Saturday, October 8, 2011

In Which My Prodigal Claim is Proved False

When I was in 1st or 2nd grade, I wrote the following composition on a piece of 1st or 2nd grade practice paper (you know, that tissue-thin stuff with the blue and red lines designed so that every laboriously-created letter could have a guiding mark?):

What is once loved.
You will find.
Is always yours.
Take it home.
In your mind.
And nothing ever can take it away.


I still have that piece of paper with the above words printed upon it, and while at times I've felt proud of those strangely poetic words, mostly, I've had the sneaking suspicious that I stole them.

Not on purpose, of course, but at that age, everything is about recitation and imitation. That's the only way to learn, really.

So today of all days I decided to do a Google hunt and see if I could find "my" poem under someone else's name.

Here's what I found, at the bottom of a chapter of Harry Potter fanfic, of all places:

"What is once loved, you will find, is always yours from that day.
Take it home, in your mind, and nothing ever can take it away."

- Elizabeth Coatsworth

And then I did a search for Elizabeth Coatsworth, and found this:
http://www.oldchildrensbooks.com/collectors-corner/authors/elizabeth-coatsworth

She was a children's book author, which of course makes sense; If I had stolen that verse from somewhere, it would have been from a book. Even back then, I was a ridiculous reader.

It also occurs to me, however, that maybe I didn't steal this verse on my own; one of my teachers could have printed it on the board for everyone to copy.

But then again, what if that wasn't it? What if it wasn't even an assigned, or an unconscious theft? What if we were asked to write something, and I, well aware that my composition was unoriginal, scrawled it out anyway? Holly Gruntner: violating copyrights since 1998.

The world may never know.

I guess I'm glad this mystery is finally (mostly) solved, but I'm a little sad at the same time.
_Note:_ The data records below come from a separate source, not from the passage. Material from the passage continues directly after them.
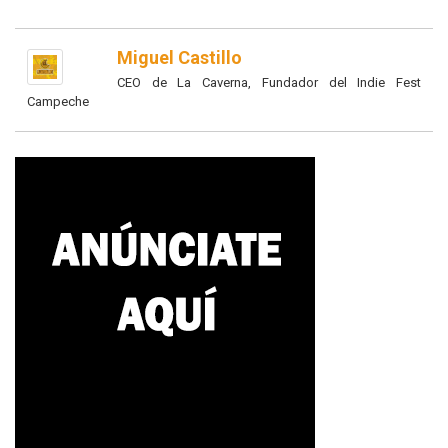
Miguel Castillo
CEO de La Caverna, Fundador del Indie Fest
Campeche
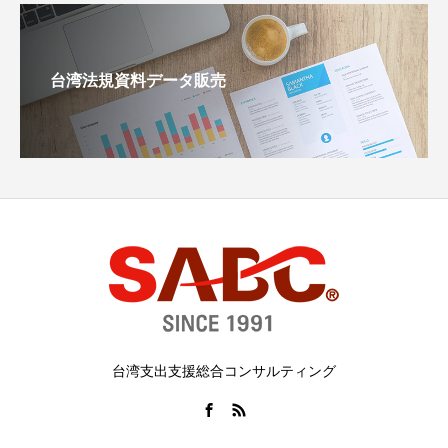
台湾法規資料データ販売
台湾支出支援総合コンサルティング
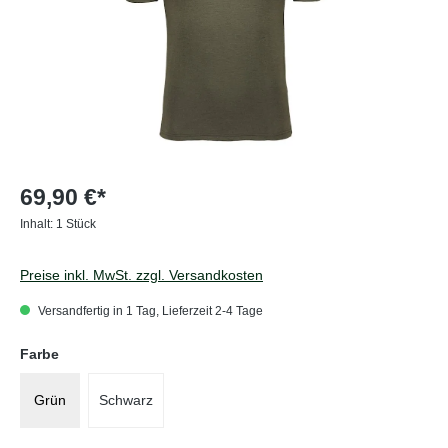
69,90 €*
Inhalt:
1 Stück
Preise inkl. MwSt. zzgl. Versandkosten
Versandfertig in 1 Tag, Lieferzeit 2-4 Tage
auswählen
Farbe
Grün
Schwarz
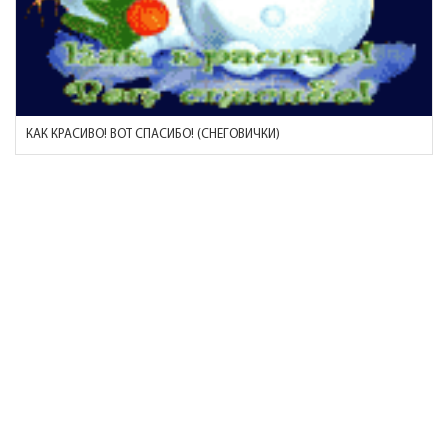
КАК КРАСИВО! ВОТ СПАСИБО! (СНЕГОВИЧКИ)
I would have liked to have been a child prodigy.

2 comments:

Anonymous said...

This little poem has been a guiding principle in my life since middle school in Mrs. tannahill's class at Fitch Jr. High, ft. Ord/Seaside California, c.1964-5. I've been trying to find it in print somewhere for as long as I've had access to the Internet and so far, yours is the only time I've come across it. I recited it to a friend last night and had another look just now, and now I know at least one other person for whom this has entered their psyche.

Anonymous said...

Wow. Now I know: Elizabeth Coatsworth. Thanks.